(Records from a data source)

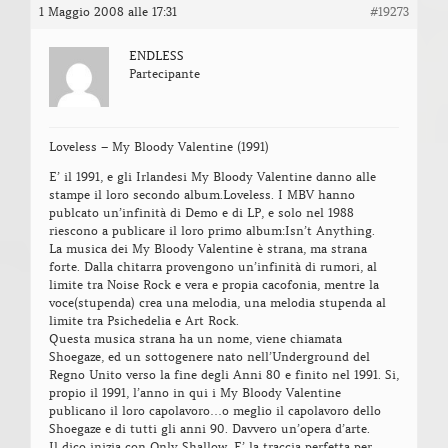
1 Maggio 2008 alle 17:31
#19273
ENDLESS
Partecipante
Loveless – My Bloody Valentine (1991)
E’ il 1991, e gli Irlandesi My Bloody Valentine danno alle
stampe il loro secondo album.Loveless. I MBV hanno
publcato un’infinità di Demo e di LP, e solo nel 1988
riescono a publicare il loro primo album:Isn’t Anything.
La musica dei My Bloody Valentine è strana, ma strana
forte. Dalla chitarra provengono un’infinità di rumori, al
limite tra Noise Rock e vera e propia cacofonia, mentre la
voce(stupenda) crea una melodia, una melodia stupenda al
limite tra Psichedelia e Art Rock.
Questa musica strana ha un nome, viene chiamata
Shoegaze, ed un sottogenere nato nell’Underground del
Regno Unito verso la fine degli Anni 80 e finito nel 1991. Si,
propio il 1991, l’anno in qui i My Bloody Valentine
publicano il loro capolavoro…o meglio il capolavoro dello
Shoegaze e di tutti gli anni 90. Davvero un’opera d’arte.
Il dico inizia con Only Shallow. E’ la traccia perfetta per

- _Problem to solve_
In the entries above, find every line with the word "alle" and list it.

- _Task result_
1 Maggio 2008 alle 17:31
E’ il 1991, e gli Irlandesi My Bloody Valentine danno alle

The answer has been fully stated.